Video about the award winning Raglan Project
Video about the award winning Raglan Project showing the benefits of moving from a task-oriented service to encouraging professionals to build relationships with the people they support.
Domiciliary Care Manager
[00:00:01] The Raglan Project it’s about looking after the person as a whole, more their emotional needs than their physical needs.
[00:00:08] The physical and the practical needs go hand in hand, but once you’ve met the emotional needs you build such a deep relationship with the person.
[00:00:18] It think the Raglan Project is different because you are more involved with the families, you’re allowed to make your own decisions regarding their social well-being.

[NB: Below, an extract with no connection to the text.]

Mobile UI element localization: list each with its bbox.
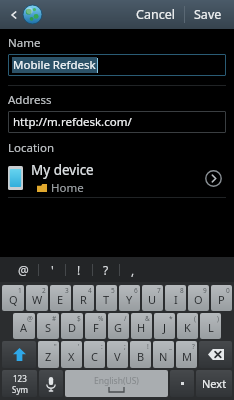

[00:00:29] Until you can build a relationship with somebody you can’t achieve anything anyway.
[00:00:35] But like the Raglan Project allowed us to work differently, build relationship and achieve excellent outcomes.
[00:00:43] It’s more what can we do with you rather than doing for.
[00:00:47] That’s the whole point of working with dementia is to do with.
[00:00:52] We have the community group now that runs once a month and we go out on trips, and it’s like a hub for the community and the supermarket and the shops, a lot of people feel a sense of, I don’t know what the word is, responsibility basically and they want to be involved in this.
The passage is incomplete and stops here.